If a bridge falls down and you are the engineer who stamped it, your work will be investigated for negligence, and you will be held personally liable if you are found to have made a mistake. This willingness to put ourselves on the line and the incentive to be sure in our designs is what allows most of society to blindly trust that when they use a bridge, it wont collapse, that when they flip their light switches their homes won’t burn, and that when they drink from the tap, they won’t get sick.
Browsercookies claims that they have found some of the worker’s ChatGPT logs, which they use to write scopes and solve problems.

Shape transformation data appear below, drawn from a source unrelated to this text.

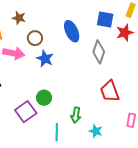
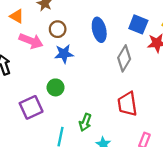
blue star: (45, 59) -> (64, 54), turned 30
green circle: (44, 98) -> (56, 87), moved

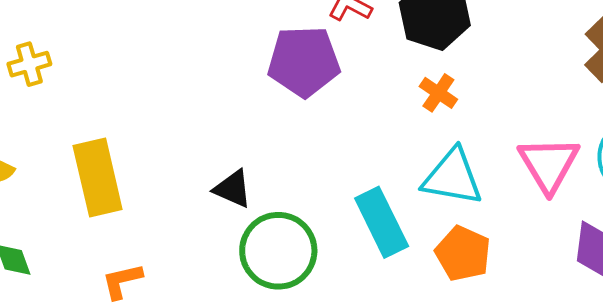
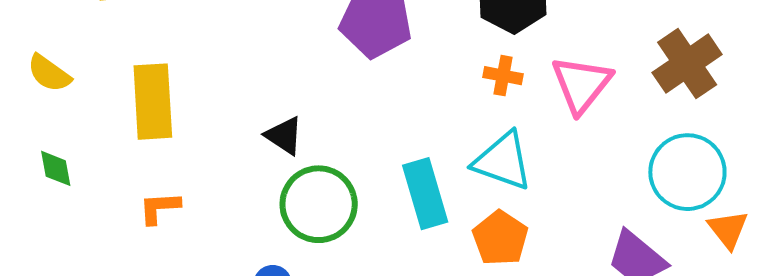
orange cross: (438, 93) -> (503, 76), turned -33
pink triangle: (549, 164) -> (582, 84), moved

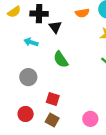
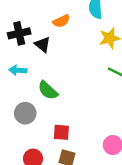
orange semicircle: (82, 13) -> (61, 21), moved
green semicircle: (61, 59) -> (48, 90), moved

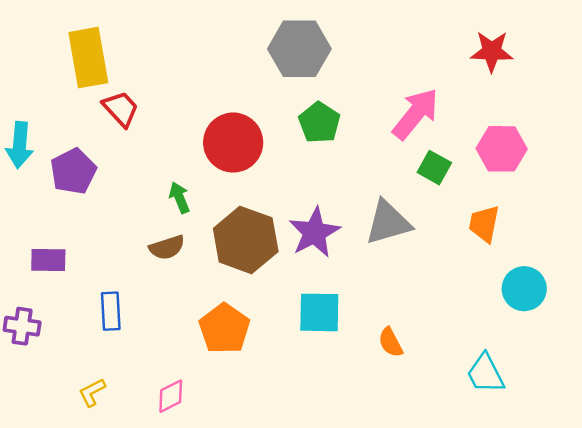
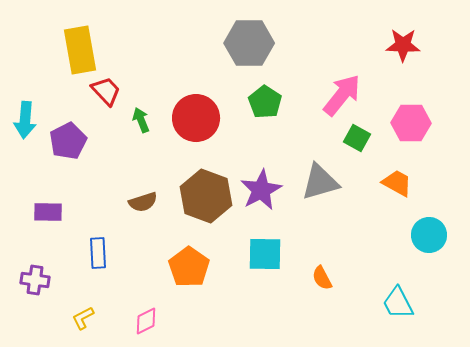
green arrow: (179, 198) -> (141, 120), moved
orange trapezoid: (484, 224) -> (397, 183), turned 108
purple cross: (22, 326) -> (35, 280), moved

This is where I feel conflicted. There is of course a contingent in the design industry who is vehemently opposed to LLMs, who are going to have a field day with this story. But there really isn’t anything wrong with using technology to do work like this, and I hope the industry adapts and changes so that we can build abundantly.
The reason this is intolerable and risky is the DPRK isn’t party to the contract that binds engineers to the public good of the society we serve. They probably aren’t checking the results of these models very closely, and they certainly won’t be there to clean it up when things go wrong. Layer on top of that the implications for national security and the whole thing leaves a bad taste in my mouth. Without systems to strictly verify who is doing what work and how, I see this as a big blow to the future of remote design.
What do my readers think of this? If you work at a design firm, how do you decide whether to use remote workers? How might your QAQC process change, knowing that this is a threat? What can Professional Engineers do to protect their stamps?
I’d love to hear from you in the comments. Thanks for reading,
-Connor, OfAllTrades
I'm an architect and have a very small design firm. I don't hire remote but know those who do. One of the main reasons I don't is because I think that ours is an apprenticeship model of gaining expertise. I learned from skilled architects by studying our detail library, developing new details, and working with craftsmen on site. From what I can tell, other architects hire remote foreign workers for construction documents, and keep their local teams focused on schematic details and ideas. I imagine this allows them to bill high rates and make an enormous overhead.
I think it's a disservice to younger architects to limit their work to schematic design while outsourcing the drawings of the ways the things are actually built to people outside the region. I think hiring remote shows a lack of faith and trust in our local communities and I think there's a social obligation as a licensed practitioner to promote local relationships.
(It feels like the difference between calling a telehealth doctor in some other state for a quick prescription vs. having a regular gp.)
Oddly, I wouldn't feel as bad having an AI develop construction details.
I will pass your article around our community because other practitioners do hire remotely and this is something to consider.